British composer Frank Denyer (born London, 1943) presents an extraordinary collection of five works spanning nearly fifty years of creative activity, performed by the Octandre Ensemble conducted by Jon Hargreaves. This release, recorded at the Menuhin School in Surrey in September 2022, serves as a landmark document of one of the most original voices in contemporary music.
The album includes Broken Music (1990) featuring a bewildering array of instruments including flute, piccolo, crow call, melodica, beaked whistle, shepherd's whistle, contrabassoon, cello, banjo, harp and non-standard percussion; the two Unison pieces from 1973 for voice and chamber ensemble; the title work Screens (2017/18) with soprano Juliet Fraser and theatrical visual elements; and the monumental Five Views of the Path (2020/21), a 20-minute work for voice, three flutes, violin, mandolin and two percussionists.
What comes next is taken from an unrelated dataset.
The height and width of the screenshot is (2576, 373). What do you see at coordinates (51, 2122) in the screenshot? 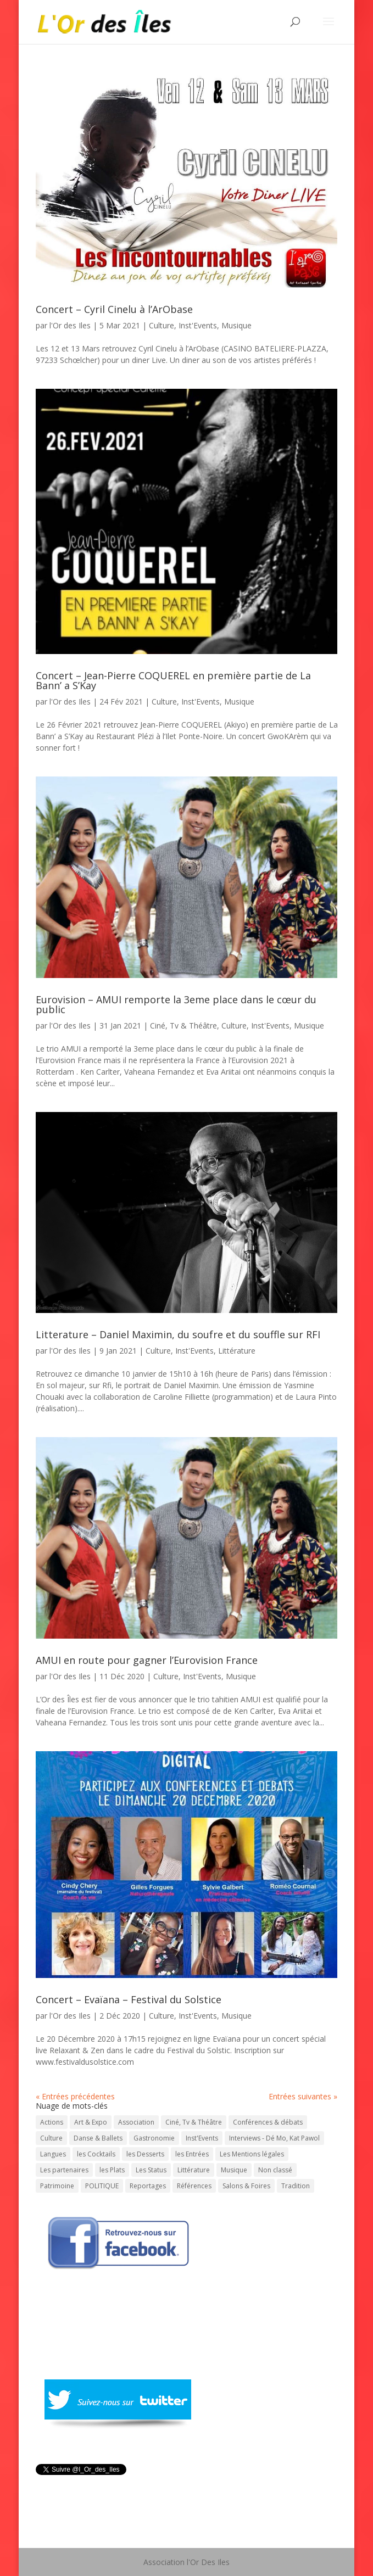
I see `Actions [Actions (30 éléments)]` at bounding box center [51, 2122].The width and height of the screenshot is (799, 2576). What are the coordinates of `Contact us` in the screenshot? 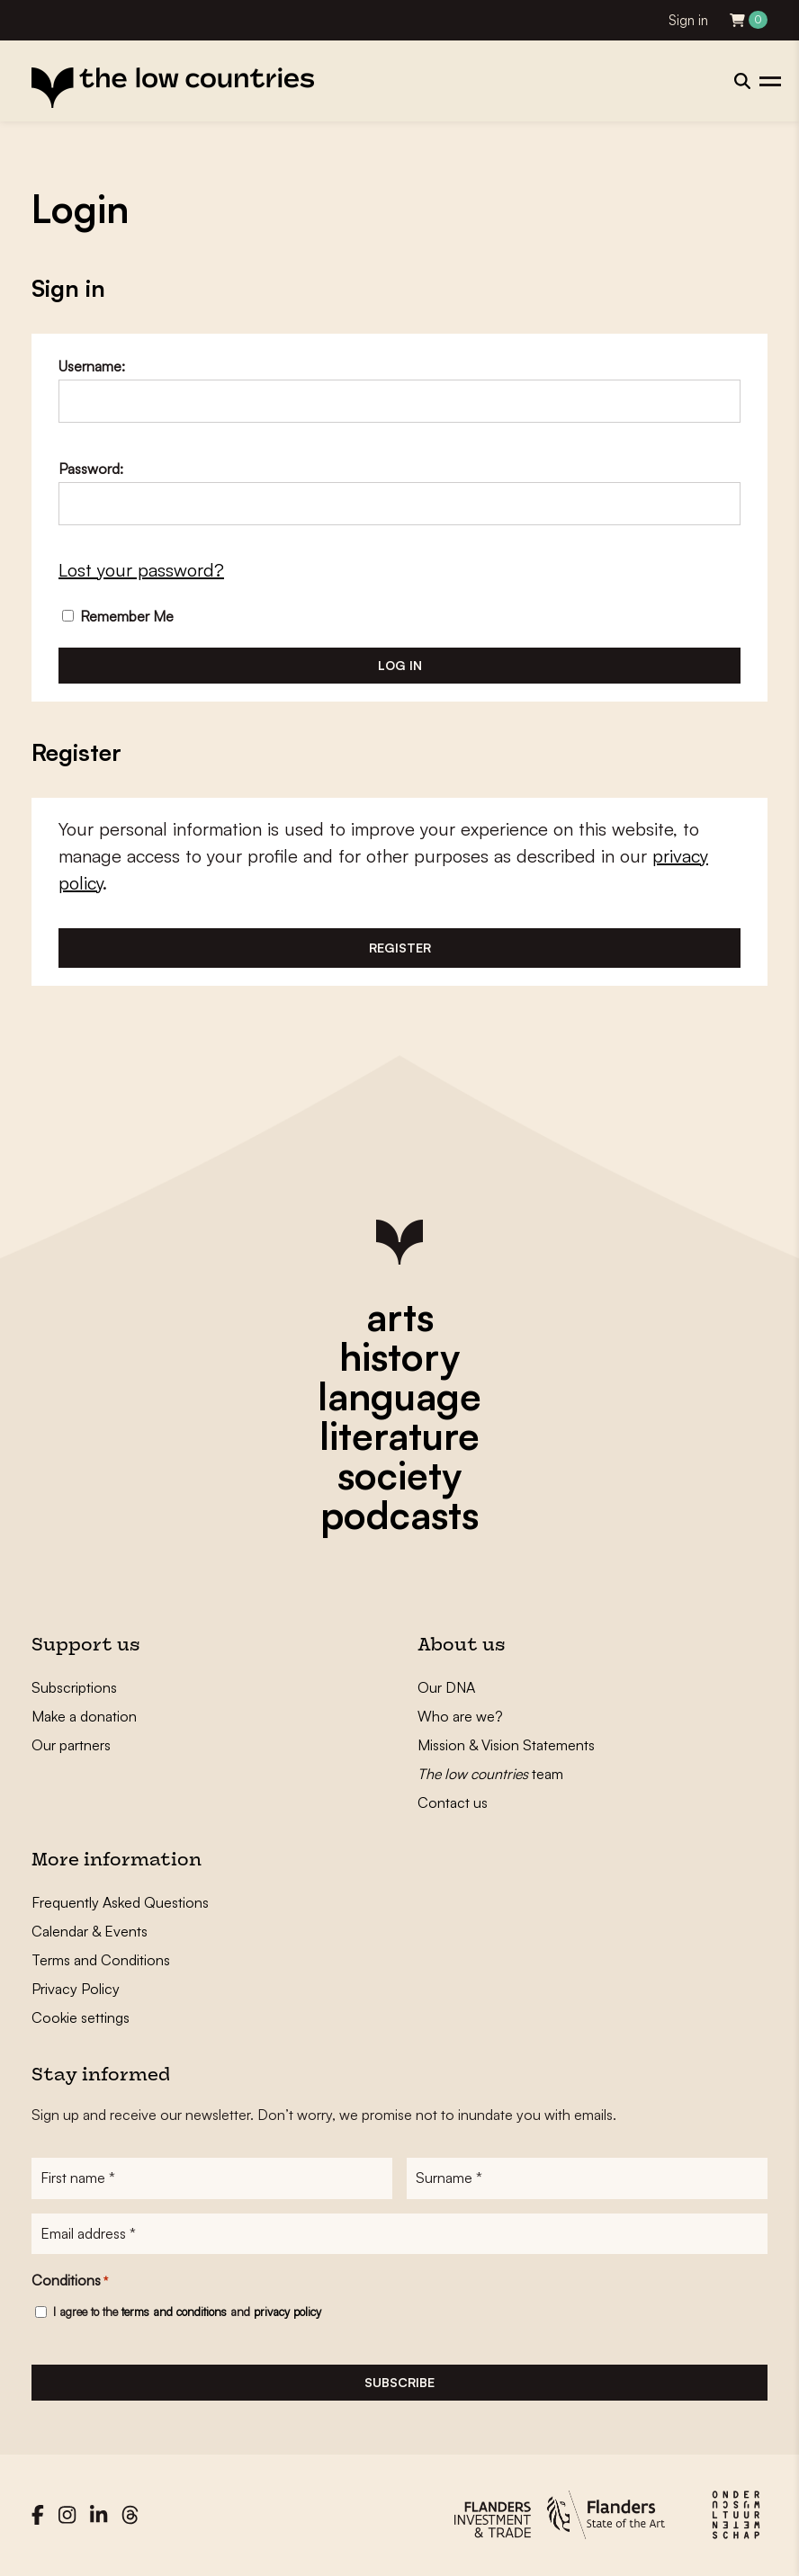 It's located at (452, 1802).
Christian Mason writes in the liner notes: "Denyer's music is full of questions, but never pretends to easy answers. Rather, it offers us a fluid space for imaginative reflection on the nature of music and the fragile condition of human culture more generally... His whole concern with musical instruments, new, modified or nearly extinct, can perhaps be seen as a metaphor for the larger question of what can be salvaged, artistically, from the chaos of civilisation."
Boring Like A Drill observes: "Denyer's music is intimate and confronting; if it shocks, then it does so through a naked emotional frankness stripped of all rhetorical devices... A vast panoply of instruments and objects are used here to create sounds that seem at once natural yet unimaginable."
Denyer's extensive ethnomusicological fieldwork in India, Kenya and Japan profoundly informs his unique compositional voice, creating a sound-world that transcends cultural boundaries while maintaining an unmistakable personal identity.
Essential for admirers of Morton Feldman, Giacinto Scelsi, and experimental approaches to chamber music.